▶ AVAILABLE DATA
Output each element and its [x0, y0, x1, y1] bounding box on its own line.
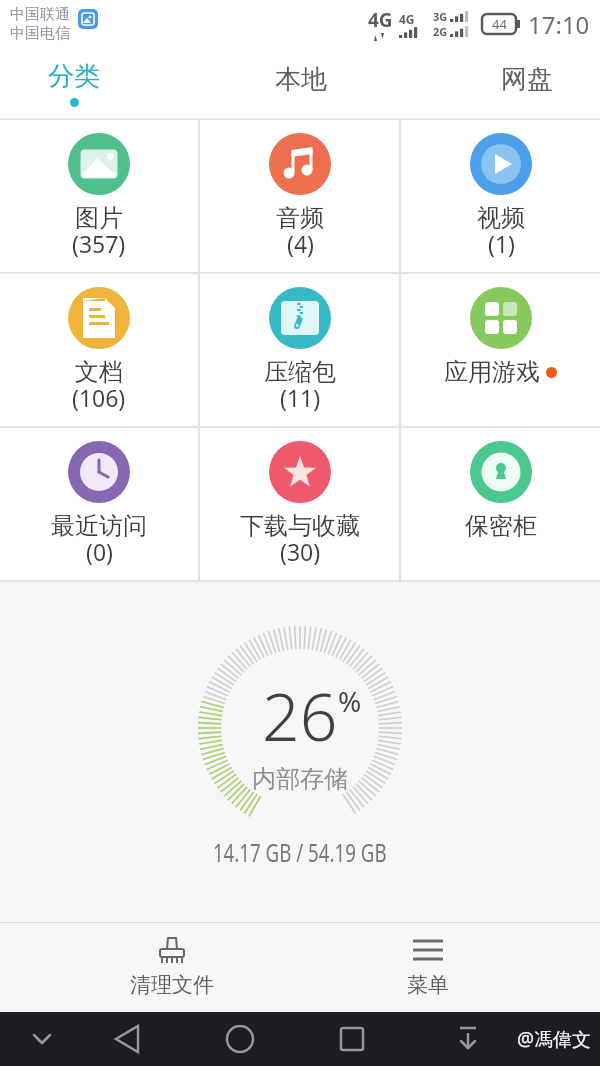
button[interactable]: 最近访问 [0, 428, 198, 580]
staticText: @馮偉文 [517, 1026, 592, 1052]
staticText: % [338, 682, 362, 720]
staticText: 中国联通 [10, 5, 70, 24]
button[interactable]: 菜单 [348, 923, 508, 1012]
button[interactable]: 网盘 [454, 48, 600, 118]
button[interactable] [300, 1012, 450, 1066]
staticText: 26 [262, 670, 338, 760]
staticText: 保密柜 [465, 511, 537, 541]
staticText: (106) [72, 382, 126, 413]
button[interactable]: 视频 [401, 120, 600, 272]
staticText: 2G [433, 24, 448, 39]
button[interactable]: 音频 [200, 120, 399, 272]
button[interactable]: 本地 [148, 48, 454, 118]
staticText: 下载与收藏 [240, 511, 360, 541]
staticText: (1) [488, 228, 515, 259]
staticText: 4G [368, 7, 393, 33]
staticText: 视频 [477, 203, 525, 233]
staticText: 中国电信 [10, 24, 70, 43]
staticText: 应用游戏 [444, 357, 540, 387]
staticText: 44 [492, 15, 507, 33]
staticText: 3G [433, 9, 448, 24]
button[interactable]: 分类 [0, 48, 148, 118]
staticText: (4) [287, 228, 314, 259]
button[interactable]: 文档 [0, 274, 198, 426]
staticText: 分类 [48, 60, 100, 93]
button[interactable]: 下载与收藏 [200, 428, 399, 580]
staticText: (11) [280, 382, 321, 413]
button[interactable] [150, 1012, 300, 1066]
button[interactable] [450, 1012, 600, 1066]
staticText: 音频 [276, 203, 324, 233]
button[interactable]: 压缩包 [200, 274, 399, 426]
staticText: 本地 [275, 63, 327, 96]
staticText: 菜单 [407, 972, 449, 998]
staticText: 4G [399, 11, 415, 27]
staticText: 图片 [75, 203, 123, 233]
button[interactable]: 应用游戏 [401, 274, 600, 426]
staticText: (30) [280, 536, 321, 567]
staticText: 网盘 [501, 63, 553, 96]
staticText: 清理文件 [130, 972, 214, 998]
staticText: 最近访问 [51, 511, 147, 541]
button[interactable]: 图片 [0, 120, 198, 272]
staticText: 文档 [75, 357, 123, 387]
staticText: (357) [72, 228, 126, 259]
button[interactable] [0, 1012, 150, 1066]
staticText: 14.17 GB / 54.19 GB [213, 834, 387, 869]
staticText: 压缩包 [264, 357, 336, 387]
button[interactable]: 清理文件 [92, 923, 252, 1012]
button[interactable]: 保密柜 [401, 428, 600, 580]
staticText: 内部存储 [252, 764, 348, 794]
staticText: (0) [86, 536, 113, 567]
staticText: 17:10 [528, 8, 590, 41]
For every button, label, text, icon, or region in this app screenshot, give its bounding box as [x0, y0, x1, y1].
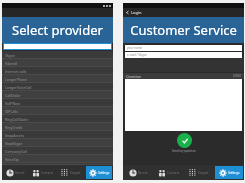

▶ TASK STATEMENT
The material must be returned exactly, with its pictures omitted.

▶ WRITTEN ANSWER
Output each element and its [x0, y0, x1, y1] bounding box on its own line.
button[interactable]: 最近访问 [0, 428, 198, 580]
staticText: @馮偉文 [517, 1026, 592, 1052]
staticText: % [338, 682, 362, 720]
staticText: 中国联通 [10, 5, 70, 24]
button[interactable]: 菜单 [348, 923, 508, 1012]
button[interactable]: 网盘 [454, 48, 600, 118]
button[interactable] [300, 1012, 450, 1066]
staticText: 26 [262, 670, 338, 760]
staticText: 保密柜 [465, 511, 537, 541]
staticText: (106) [72, 382, 126, 413]
button[interactable]: 视频 [401, 120, 600, 272]
staticText: 2G [433, 24, 448, 39]
button[interactable]: 音频 [200, 120, 399, 272]
button[interactable]: 本地 [148, 48, 454, 118]
staticText: 下载与收藏 [240, 511, 360, 541]
staticText: (1) [488, 228, 515, 259]
staticText: 4G [368, 7, 393, 33]
staticText: 视频 [477, 203, 525, 233]
staticText: 中国电信 [10, 24, 70, 43]
staticText: 应用游戏 [444, 357, 540, 387]
staticText: 44 [492, 15, 507, 33]
staticText: 3G [433, 9, 448, 24]
button[interactable]: 分类 [0, 48, 148, 118]
staticText: (4) [287, 228, 314, 259]
button[interactable]: 文档 [0, 274, 198, 426]
staticText: 分类 [48, 60, 100, 93]
button[interactable]: 下载与收藏 [200, 428, 399, 580]
staticText: (11) [280, 382, 321, 413]
button[interactable] [150, 1012, 300, 1066]
button[interactable] [450, 1012, 600, 1066]
staticText: 音频 [276, 203, 324, 233]
button[interactable]: 压缩包 [200, 274, 399, 426]
staticText: 本地 [275, 63, 327, 96]
staticText: 菜单 [407, 972, 449, 998]
staticText: 4G [399, 11, 415, 27]
staticText: 图片 [75, 203, 123, 233]
button[interactable]: 应用游戏 [401, 274, 600, 426]
staticText: (30) [280, 536, 321, 567]
staticText: 网盘 [501, 63, 553, 96]
staticText: 清理文件 [130, 972, 214, 998]
staticText: 最近访问 [51, 511, 147, 541]
button[interactable]: 图片 [0, 120, 198, 272]
staticText: 文档 [75, 357, 123, 387]
staticText: (357) [72, 228, 126, 259]
button[interactable] [0, 1012, 150, 1066]
staticText: 14.17 GB / 54.19 GB [213, 834, 387, 869]
staticText: 压缩包 [264, 357, 336, 387]
button[interactable]: 清理文件 [92, 923, 252, 1012]
button[interactable]: 保密柜 [401, 428, 600, 580]
staticText: 内部存储 [252, 764, 348, 794]
staticText: (0) [86, 536, 113, 567]
staticText: 17:10 [528, 8, 590, 41]
For every button, label, text, icon, or region in this app screenshot, give its bounding box as [x0, y0, x1, y1].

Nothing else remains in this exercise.